ホーク村人「・・そういえばあんたどこかで・・。」
ブライアン「あ、あのすいません。
なにか木の板とかありませんか?」
物々交換しながらも、馬車を作り上げていく。
作っていくうちに、手伝ってくれる村人が出始め、
完成するころには村人全員で1つの立派な馬車を作っていた。
女の子「わーすごい、これどうするの?」
ブライアン「あぁ・・わけがあってね・・。
それはそうと、みんな手伝いありがとう。
これで、冒険者の手助けができるんだ!」
その言葉に反応したのか、年老いてはいるが、
頑丈な鎧に身を包んだ男が話しかけてきた。
アレックス「冒険者?」
ブライアン「え・・ええ、ある事情があって、
冒険者の手伝いをすることに・・。」
アレックス「もしかしてこの前きた・・ロバート達の事か?」
ブライアン「名前しっかり覚えてるんですね。
ロバートも冒険者として名を上げ始めてるよなぁ・・。」
アレックス「ロバート達だったとは全くあの時は気付かなかった。
どれだけ話をしたかったか。」
ブライアン「まあ、ホーク村の人々が応援していると伝えておくよ。」
アレックス「・・・・孫をよろしく頼む・・。」
ブライアン「え、今なんて・・。」
アレックス「あ、いやなんでもない、がんばってな。」
ブライアン「そうですか・・・じゃあ、俺そろそろ行くね。
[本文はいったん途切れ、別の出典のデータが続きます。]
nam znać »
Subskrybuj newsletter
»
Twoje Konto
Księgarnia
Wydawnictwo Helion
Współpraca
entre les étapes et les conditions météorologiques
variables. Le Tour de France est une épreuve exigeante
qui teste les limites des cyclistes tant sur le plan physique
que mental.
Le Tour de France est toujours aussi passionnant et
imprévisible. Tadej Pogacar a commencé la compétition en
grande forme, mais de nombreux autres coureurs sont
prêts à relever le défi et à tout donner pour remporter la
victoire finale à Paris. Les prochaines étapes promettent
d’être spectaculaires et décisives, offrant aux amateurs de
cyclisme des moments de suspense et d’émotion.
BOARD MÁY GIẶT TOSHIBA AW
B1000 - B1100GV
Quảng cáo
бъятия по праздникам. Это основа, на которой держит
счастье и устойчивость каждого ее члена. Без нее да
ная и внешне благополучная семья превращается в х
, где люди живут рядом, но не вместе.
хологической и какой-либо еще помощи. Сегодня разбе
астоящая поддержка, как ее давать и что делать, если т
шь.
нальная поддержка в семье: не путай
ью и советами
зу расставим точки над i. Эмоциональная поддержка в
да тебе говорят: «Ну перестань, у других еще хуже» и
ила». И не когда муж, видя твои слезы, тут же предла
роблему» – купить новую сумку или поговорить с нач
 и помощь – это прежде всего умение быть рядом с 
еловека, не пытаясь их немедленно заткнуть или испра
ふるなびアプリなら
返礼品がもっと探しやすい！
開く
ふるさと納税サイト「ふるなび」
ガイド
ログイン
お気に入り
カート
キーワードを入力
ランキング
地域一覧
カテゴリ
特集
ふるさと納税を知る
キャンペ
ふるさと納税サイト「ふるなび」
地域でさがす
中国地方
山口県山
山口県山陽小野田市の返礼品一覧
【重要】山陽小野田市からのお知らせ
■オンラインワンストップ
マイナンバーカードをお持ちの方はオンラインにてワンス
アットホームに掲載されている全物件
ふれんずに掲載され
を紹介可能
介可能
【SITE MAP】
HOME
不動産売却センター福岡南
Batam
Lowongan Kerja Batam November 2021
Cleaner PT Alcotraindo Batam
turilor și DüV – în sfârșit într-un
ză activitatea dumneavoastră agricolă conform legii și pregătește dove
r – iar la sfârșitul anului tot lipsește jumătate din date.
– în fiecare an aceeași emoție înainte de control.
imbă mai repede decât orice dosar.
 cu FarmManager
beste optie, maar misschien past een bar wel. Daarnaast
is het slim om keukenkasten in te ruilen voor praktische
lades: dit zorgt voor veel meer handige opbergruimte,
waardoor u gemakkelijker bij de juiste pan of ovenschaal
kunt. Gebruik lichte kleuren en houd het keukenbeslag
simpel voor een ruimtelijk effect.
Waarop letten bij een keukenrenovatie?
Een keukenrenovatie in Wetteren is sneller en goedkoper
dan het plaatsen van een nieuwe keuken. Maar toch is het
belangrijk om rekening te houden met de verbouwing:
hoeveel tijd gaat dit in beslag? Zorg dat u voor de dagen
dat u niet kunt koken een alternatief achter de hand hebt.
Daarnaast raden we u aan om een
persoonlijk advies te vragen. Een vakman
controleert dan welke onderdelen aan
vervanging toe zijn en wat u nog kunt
」
ブライアンはホーク村の人々に別れを告げた。
村人達は、アイテムと馬を譲ってくれた。
感謝の言葉でいっぱいだった。
立派な馬車を大量のアイテムを乗せて立派な馬が引く。
俺はその横を笑顔で歩く。
とてもいい気分だった。
ブライアン「よし、これから敵もどんどん強くなっていくだろうし、
強い装備やアイテムを買うためにこれからも色々と
やりくりしていく必要があるぞ・・!」
そしてのんきに歩いていると、ロバート達がとある洞窟に入るところを目撃した。
ブライアンは、馬車ごと洞窟の最深部へワープした。
そこで待っていると、数時間後にロバート達がやってきた。
ロバートがブライアンに気付くなり、
ロバート「よぅ死人。」
さっそくひどい扱いきたこれ。
ブライアン「その扱いはひどいな。」
クリスは笑った。
クリス「その調子です。」
ジョン「たまにでいいから、アイテムおごってくれよ!」
ブライアン「それは無理だ、これからもやりくりしていかないといけないんだぞ?」
キャロル「もう、死んだ時はどんだけ泣いたと思ってるのよ、
心配させやがってこのバカ!」
何気ない会話が飛び交う。
俺はまだ、孤独じゃなかった。
こんなにもいい仲間がいた。
ブライアン「これからもよろしくな!」
ブライアンの冒険者の支援する生活が始まった。